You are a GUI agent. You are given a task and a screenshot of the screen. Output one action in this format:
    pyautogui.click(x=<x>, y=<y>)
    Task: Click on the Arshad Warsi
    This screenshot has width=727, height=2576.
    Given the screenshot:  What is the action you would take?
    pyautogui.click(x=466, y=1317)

· · · ·

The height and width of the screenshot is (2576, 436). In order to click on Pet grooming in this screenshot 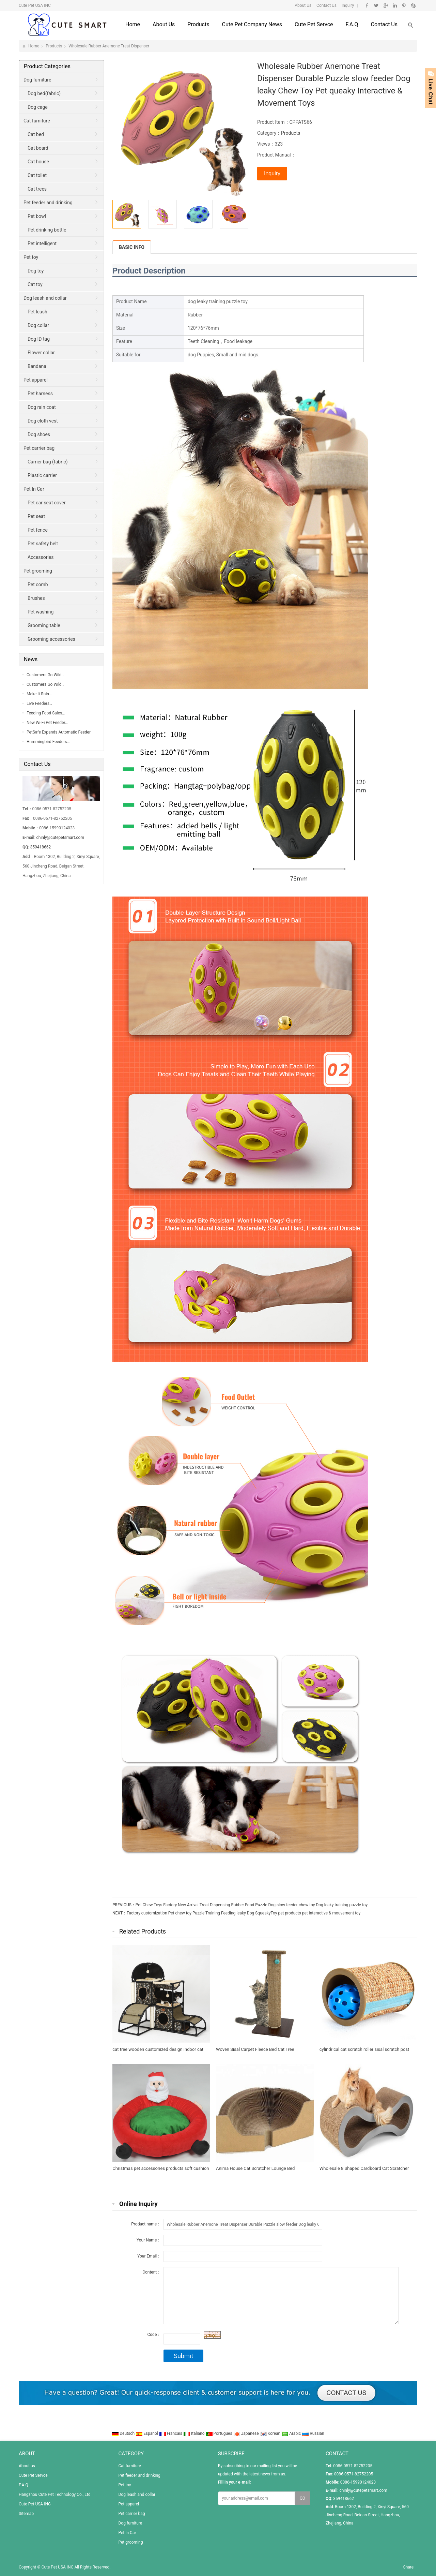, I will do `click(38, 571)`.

· · · ·

Exercise details
From the entries above, write out only the lines starting at the line that holds "You are a GUI" and ending at the line that holds "This screenshot has", keeping both and matching them exactly.

Task response
You are a GUI agent. You are given a task and a screenshot of the screen. Output one action in this format:
    pyautogui.click(x=<x>, y=<y>)
    Task: Click on the Arshad Warsi
    This screenshot has width=727, height=2576.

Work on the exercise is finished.